Sort through the material below and copy each line with "eller".

——

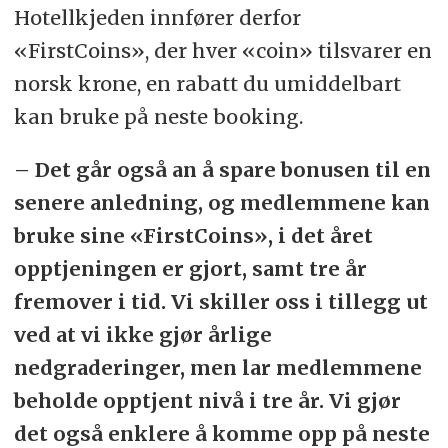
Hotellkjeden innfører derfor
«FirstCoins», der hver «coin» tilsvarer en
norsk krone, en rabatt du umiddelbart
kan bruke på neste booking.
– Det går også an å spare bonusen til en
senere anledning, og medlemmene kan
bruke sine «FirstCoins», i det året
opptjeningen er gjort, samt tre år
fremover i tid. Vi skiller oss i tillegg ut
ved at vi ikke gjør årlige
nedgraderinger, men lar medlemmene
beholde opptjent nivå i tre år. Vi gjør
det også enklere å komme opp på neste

——

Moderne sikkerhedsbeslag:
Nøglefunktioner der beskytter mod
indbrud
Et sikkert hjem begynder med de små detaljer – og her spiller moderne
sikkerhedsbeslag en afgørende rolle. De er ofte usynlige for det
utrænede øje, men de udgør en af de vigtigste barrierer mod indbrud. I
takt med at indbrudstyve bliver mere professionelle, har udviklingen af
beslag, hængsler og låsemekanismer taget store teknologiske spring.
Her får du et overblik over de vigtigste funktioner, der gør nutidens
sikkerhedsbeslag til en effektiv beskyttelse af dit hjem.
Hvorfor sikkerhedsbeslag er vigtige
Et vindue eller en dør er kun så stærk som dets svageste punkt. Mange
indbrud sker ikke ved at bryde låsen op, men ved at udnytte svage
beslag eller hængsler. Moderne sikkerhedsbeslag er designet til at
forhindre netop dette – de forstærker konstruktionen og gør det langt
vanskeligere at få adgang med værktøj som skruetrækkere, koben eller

——

## [RESULT]
Et vindue eller en dør er kun så stærk som dets svageste punkt. Mange
beslag eller hængsler. Moderne sikkerhedsbeslag er designet til at
vanskeligere at få adgang med værktøj som skruetrækkere, koben eller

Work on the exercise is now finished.